Statements in this news release that are forward-looking statements are subject to various risks and uncertainties concerning the specific factors disclosed here and elsewhere in Origin House’s periodic filings with Canadian securities regulators. When used in this news release, words such as “will, could, plan, estimate, expect, intend, may, potential, believe, should,” and similar expressions, are forward- looking statements.
Forward-looking statements may include, without limitation, satisfaction of conditions precedent to the closing of the Arrangement, the details of which are set out in the management information circular of the Company prepared in connection with the Meeting, the expected timing to obtain the final order, the expected timing to close the Arrangement, the timing to respond to the Second Request, the expiration or termination of the HSR Act waiting period (including the timing thereof), the effect of the Second Request on the timing of the Arrangement and the Company’s ability to close the Arrangement, the expectation that, on or following closing of the Arrangement, Origin House will be de-listed from the CSE and the OTCQX exchange and will cease to be a reporting issuer and the expected timing thereof.

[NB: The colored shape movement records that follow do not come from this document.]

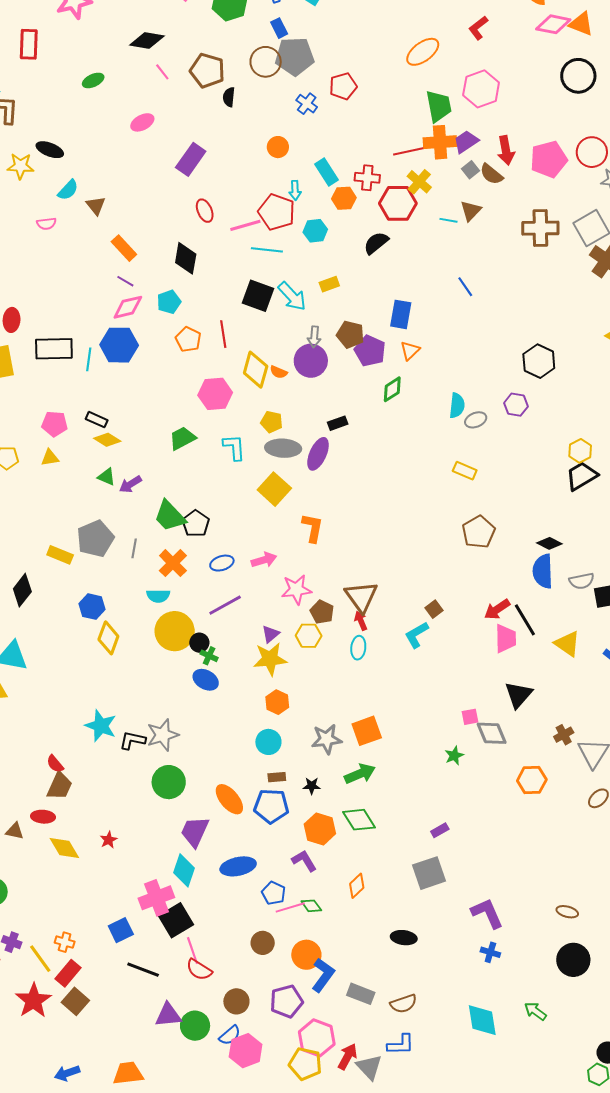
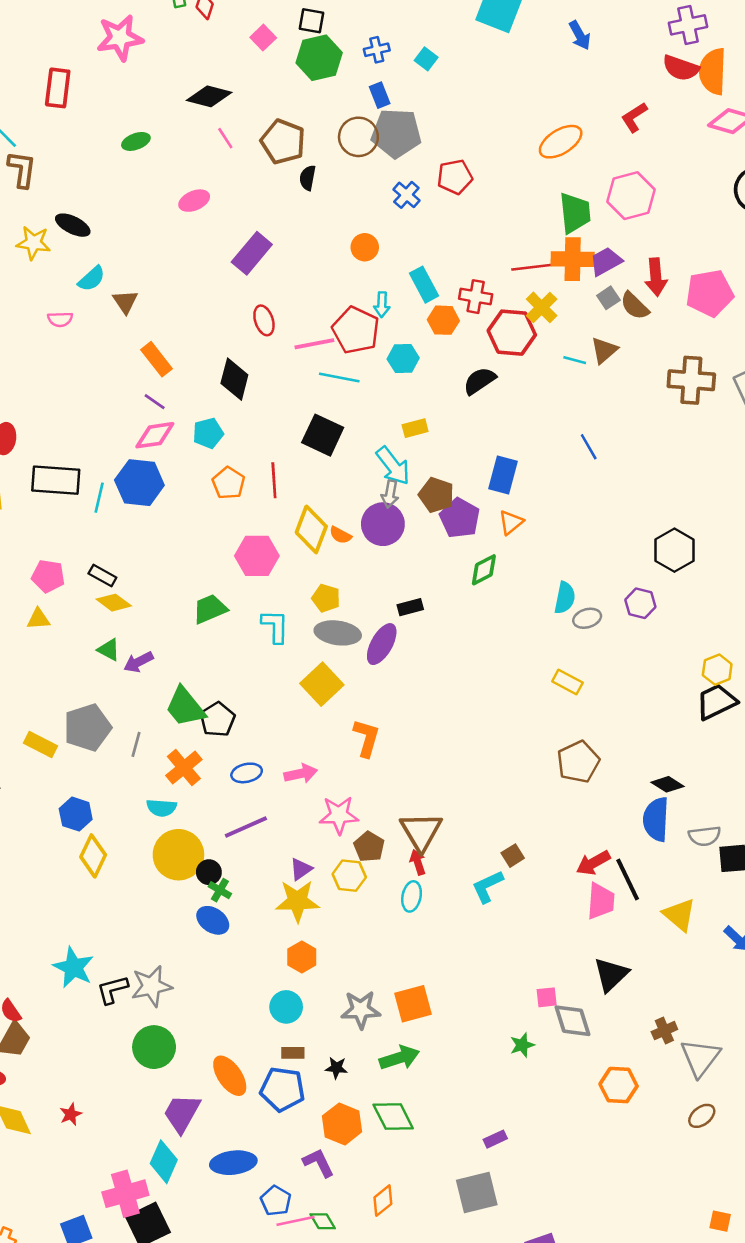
cyan arrow: (292, 296) -> (393, 466), moved
black L-shape: (132, 740) -> (112, 990), turned -32

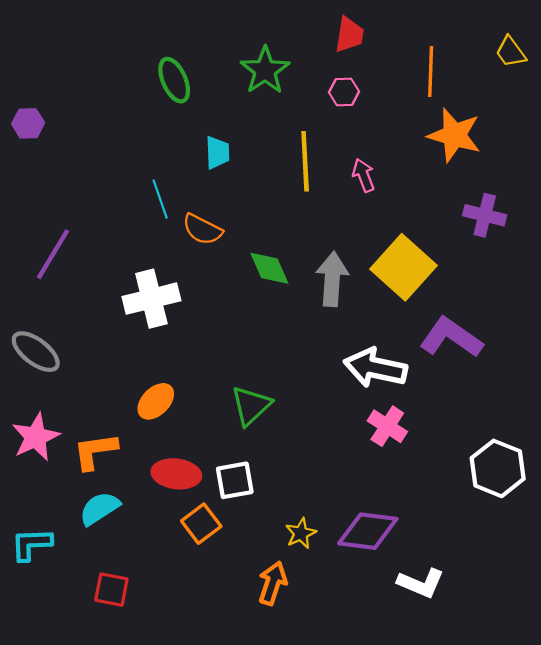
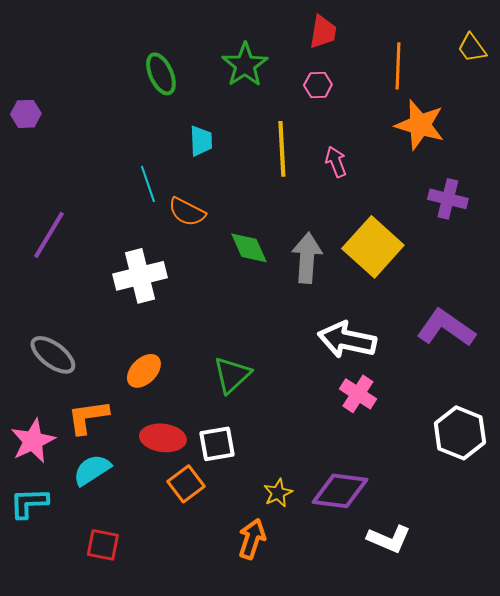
purple L-shape: (451, 338) -> (446, 328), moved
gray ellipse: (36, 352) -> (53, 355), moved
pink star: (36, 437) -> (33, 441), moved

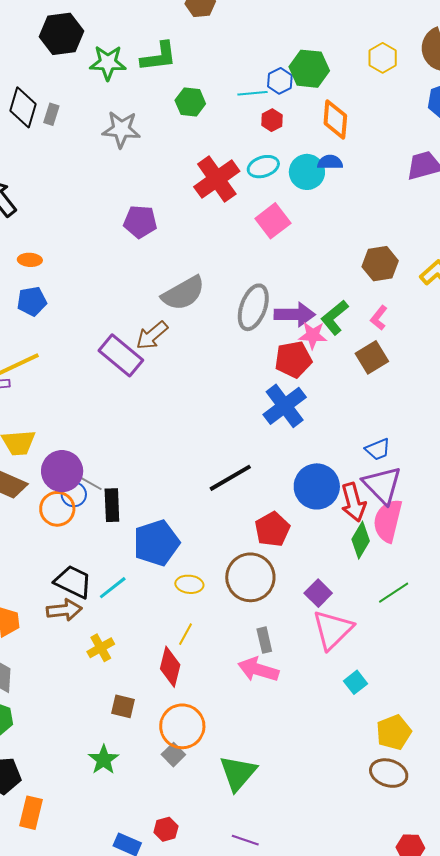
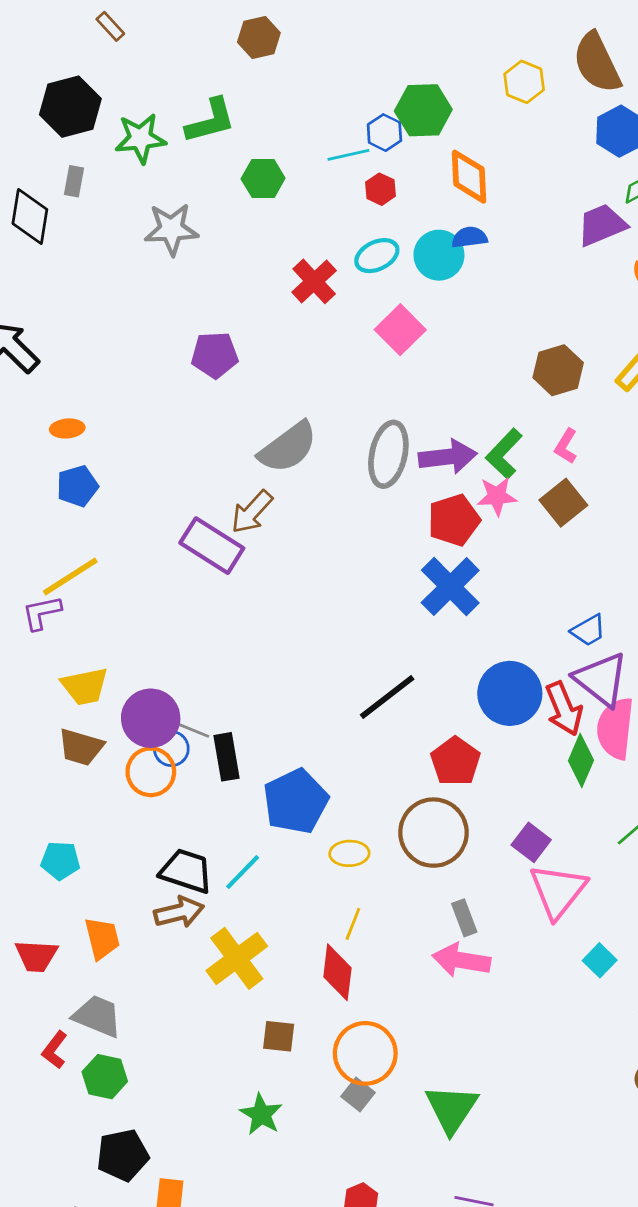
gray rectangle: (51, 114) -> (74, 181), moved
red cross: (217, 179) -> (314, 281), size x0.7
pink star: (313, 335) -> (497, 496), moved
yellow cross: (101, 648) -> (237, 958), size x1.6

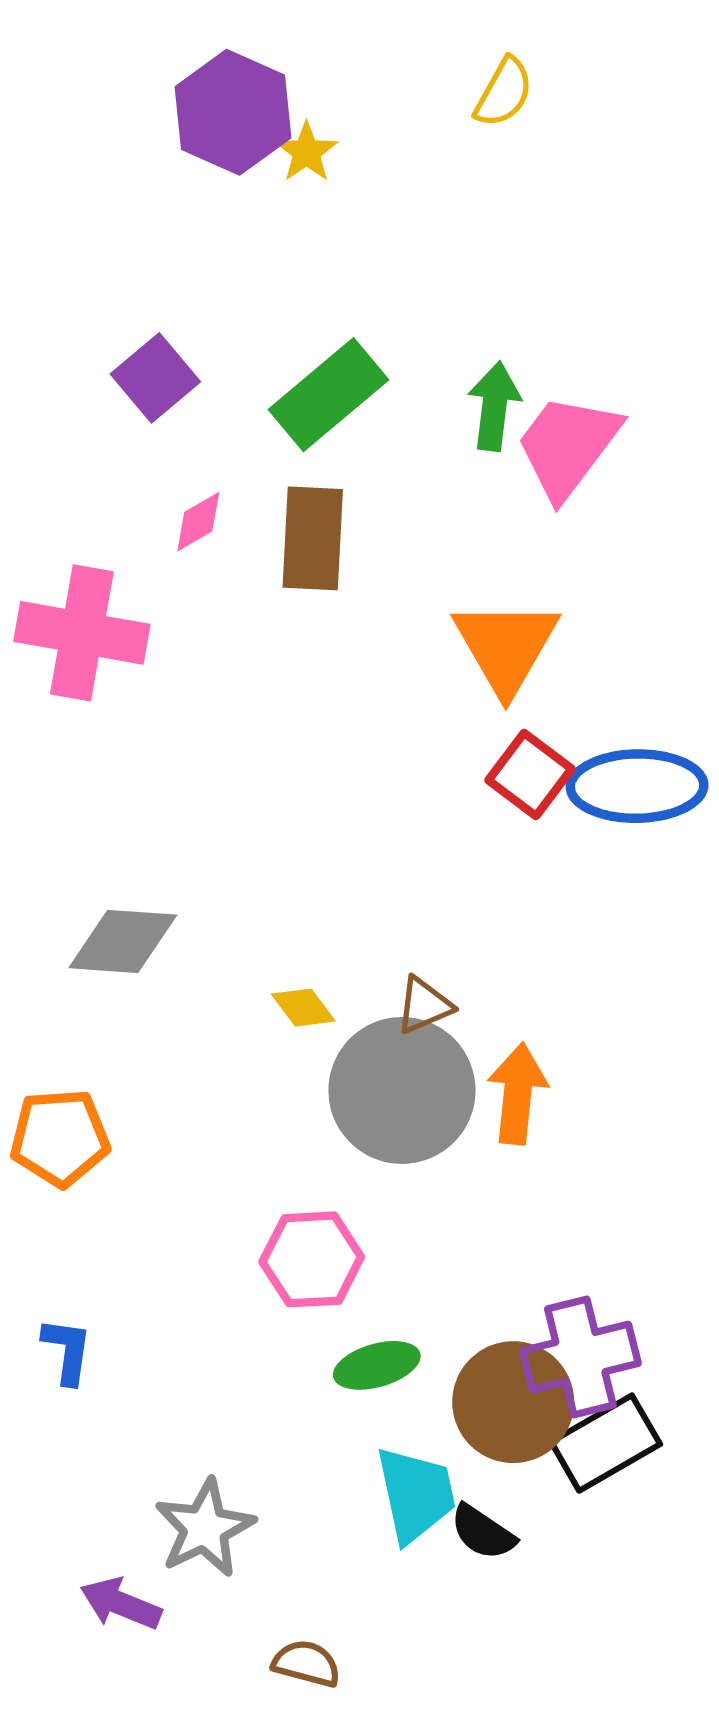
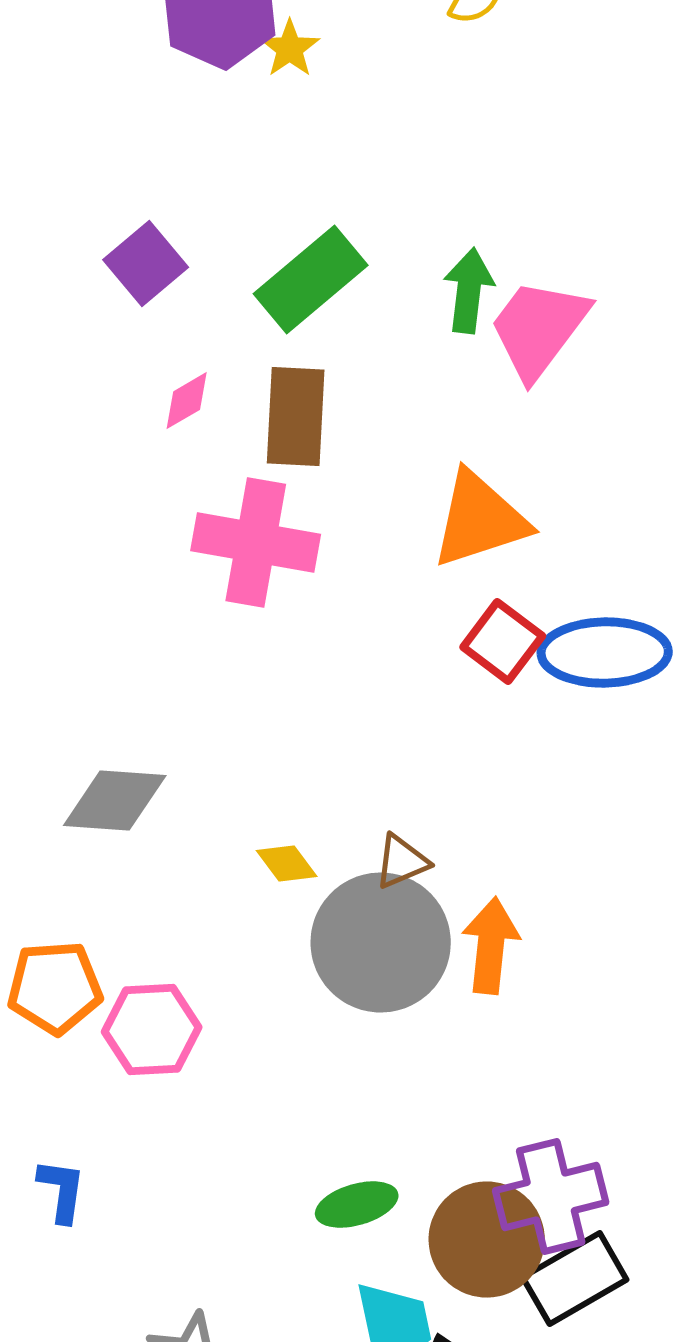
pink cross: (82, 633) -> (256, 543), moved
orange triangle: (506, 646) -> (480, 520), turned 42
pink hexagon: (312, 1259) -> (152, 1030), moved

Although the Company has attempted to identify important factors that could cause actual results, performance or achievements to differ materially from those contained in the forward-looking statements, there can be other factors that cause results, performance or achievements not to be as anticipated, estimated or intended, including, but not limited to: dependence on obtaining shareholder, court and regulatory approvals; investing in target companies or projects that are engaged in activities currently considered illegal under U.S. federal law; changes in laws; limited operating history; reliance on management; requirements for additional financing; competition; hindering market growth and state adoption due to inconsistent public opinion and perception of the medical-use and adult-use marijuana industry and; regulatory or political change.
There can be no assurance that such information will prove to be accurate or that management’s expectations or estimates of future developments, circumstances or results will materialize. As a result of these risks and uncertainties, the results or events predicted in these forward-looking statements may differ materially from actual results or events.
Accordingly, readers should not place undue reliance on forward-looking statements. The forward- looking statements in this news release are made as of the date of this release. The Company disclaims any intention or obligation to update or revise such information, except as required by applicable law, and the Company does not assume any liability for disclosure relating to any other company mentioned herein.